Death. I’m not prepared to give Death its proper due, but a man’s got to start somewhere.
Death and I were fairly well unacquainted until later in life; my great-grandfather passed away at 99, when I was 17. Other than that, except publicly, death hardly touched my life until the Challenger tragedy, when I was 34. The experience of public death was something altogether different.
On November 22, 1963, I was 11 years old, in sixth grade. Decades later, when discussing Kennedy’s death with my classmates, some said they knew during gym class, others that they spoke about it in the locker room on the way back to class. We had gym directly after lunch (who’s the scheduler here?) I knew nothing until we got back to our classroom, and we sat down at our desks, and the loudspeaker was on. We were listening to the news, a rare and special occasion.
Then it sank in; the President had been shot. By 1:45 Eastern time (we were on Long Island), the official announcement of his death was made. I remember my neighbor across the street, standing in front of the coat closet, just breaking down in tears. She doesn’t remember this, but it’s still vivid to me. We were sent home early that day, it being a Friday, nobody would have to be back at school for a couple of days, and we had a funeral to obsess over. I got home, and my mother had taken down all the blinds in the living room, and was scrubbing them like a madwoman; she just didn’t know what else to do but clean. she was a housewife of her generation, after all; and that generation was about to come crashing down on its head, but nobody knew that, that weekend. All we knew was grief and TV coverage.
The next Spring, we said goodbye to the education and school we’d known, and said goodbye to many classmates with whom I’d have little interaction until 40 years later, on Facebook. But that was change, and not death. Kennedy’s death was final, and life-altering, even at a remove. That was my first insight into death. Things changed; and when it’s a death at a high level like that, the death itself had consequences and changed conditions around it, and around the world.
Is there such a thing as “common” death and “high-level” death? Over the next two years, I would begin to notice public deaths in the newspapers. Political figures and figures of world renown were singular and rare. It wasn’t the “front page” deaths that caught my eye, it was the death notices in the entertainment pages. It was not the mid- to late-60s, TV had been bringing entertainers into the home for a decade, after prior decades of radio introducing them to a home audience. Vaudeville had been dead since before WWII, now 2 decades past, many of the stars of vaudeville had experienced rejuvenated careers in the early days of television; all the older character actors of the ‘30s and ‘40s whose movies we watched on the MILLION DOLLAR MOVIE, or TUESDAY NIGHT AT THE MOVIES, were getting older, and their obituaries and retrospectives were hitting the news. It was a much larger laboratory in which to view and analyze a large group of public deaths.
The old adage always went, “Deaths come in threes,” but I found that to be a rare occasion.
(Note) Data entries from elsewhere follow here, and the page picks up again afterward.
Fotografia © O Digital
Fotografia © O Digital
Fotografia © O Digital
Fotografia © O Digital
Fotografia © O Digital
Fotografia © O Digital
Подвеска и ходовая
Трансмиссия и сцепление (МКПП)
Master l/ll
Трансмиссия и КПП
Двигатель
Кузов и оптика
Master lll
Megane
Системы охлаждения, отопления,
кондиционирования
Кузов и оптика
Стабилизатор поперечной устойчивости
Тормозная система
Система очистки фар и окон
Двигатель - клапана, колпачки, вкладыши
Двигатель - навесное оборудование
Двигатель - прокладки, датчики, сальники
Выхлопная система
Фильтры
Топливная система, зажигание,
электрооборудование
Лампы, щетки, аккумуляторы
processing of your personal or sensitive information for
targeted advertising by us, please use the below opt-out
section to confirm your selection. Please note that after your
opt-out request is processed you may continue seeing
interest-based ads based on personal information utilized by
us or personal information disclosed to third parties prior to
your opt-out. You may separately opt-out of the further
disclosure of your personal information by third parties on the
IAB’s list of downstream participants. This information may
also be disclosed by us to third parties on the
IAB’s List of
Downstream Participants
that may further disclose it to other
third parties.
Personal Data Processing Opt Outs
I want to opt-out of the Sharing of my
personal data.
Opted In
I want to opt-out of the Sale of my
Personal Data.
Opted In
November 22, 1963 was such a world-changing date – Huxley, Lewis and Kennedy all passed away that day. What I did notice was, if they didn’t always come in strict threes, these deaths didn’t come in a steady stream, as would be expected if life were truly random, but in clumps, in clusters. There was a lot of, “There’s two, now we’re waiting for the third to drop,” which rarely did.
I was fascinated enough to ask the school newspaper in junior high if I could write an interview article about it, and ask teachers their observations. It was the only time I ever submitted anything to the school newspaper, and the only time I was ever published there. It was obscure, and a little pre-Goth for 1966, but this inquiring mind wanted to know.
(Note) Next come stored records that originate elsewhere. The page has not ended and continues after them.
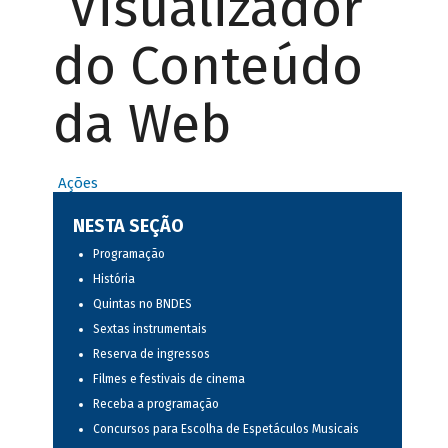
Visualizador
do Conteúdo
da Web
Ações
NESTA SEÇÃO
Programação
História
Quintas no BNDES
Sextas instrumentais
Reserva de ingressos
Filmes e festivais de cinema
Receba a programação
Concursos para Escolha de Espetáculos Musicais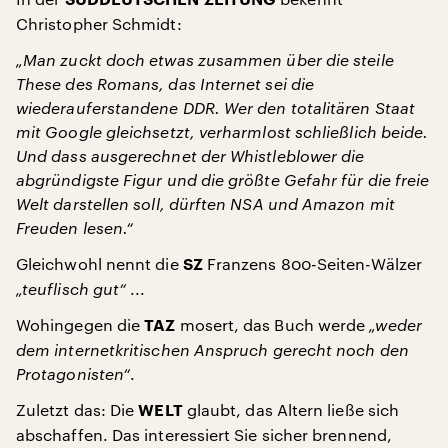
SÜDDEUTSCHEN ZEITUNG
Christopher Schmidt:
„Man zuckt doch etwas zusammen über die steile
These des Romans, das Internet sei die
wiederauferstandene DDR. Wer den totalitären Staat
mit Google gleichsetzt, verharmlost schließlich beide.
Und dass ausgerechnet der Whistleblower die
abgründigste Figur und die größte Gefahr für die freie
Welt darstellen soll, dürften NSA und Amazon mit
Freuden lesen.“
Gleichwohl nennt die
Franzens 800-Seiten-Wälzer
SZ
„teuflisch gut“
...
Wohingegen die
mosert, das Buch werde
„weder
TAZ
dem internetkritischen Anspruch gerecht noch den
Protagonisten“
.
Zuletzt das: Die
glaubt, das Altern ließe sich
WELT
abschaffen. Das interessiert Sie sicher brennend,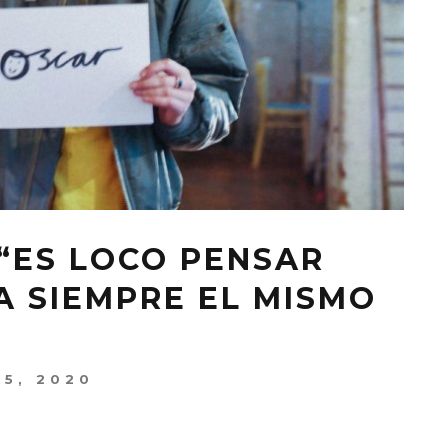
 “ES LOCO PENSAR
A SIEMPRE EL MISMO
5, 2020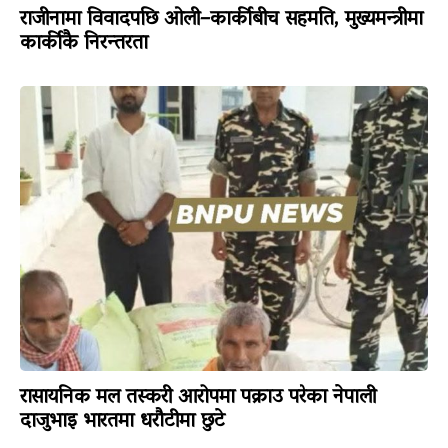
राजीनामा विवादपछि ओली–कार्कीबीच सहमति, मुख्यमन्त्रीमा
कार्कीकै निरन्तरता
रासायनिक मल तस्करी आरोपमा पक्राउ परेका नेपाली
दाजुभाइ भारतमा धरौटीमा छुटे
Everyone alive and conscious on that day remembers where they were that day. Something shifted that day, something changed. It was as if the magnetic poles of the universe that tilted towards justice and its responsibilities shifted away towards gluttony and greed, consolidation and control. Our modern world was shaped out of the consequences of that terrible act. The world shifted in ways we couldn’t track, much less acknowledge and recognize. In nearly 20 years, the world had been constant and consistent; in the peace that followed the end of WWII, people knew who they were, where they came from, and where they belonged. After Kennedy’s death, that was no longer true; the ground beneath our feet had shifted in some unfathomable way, and we were going to have to find our footing in the strange new world.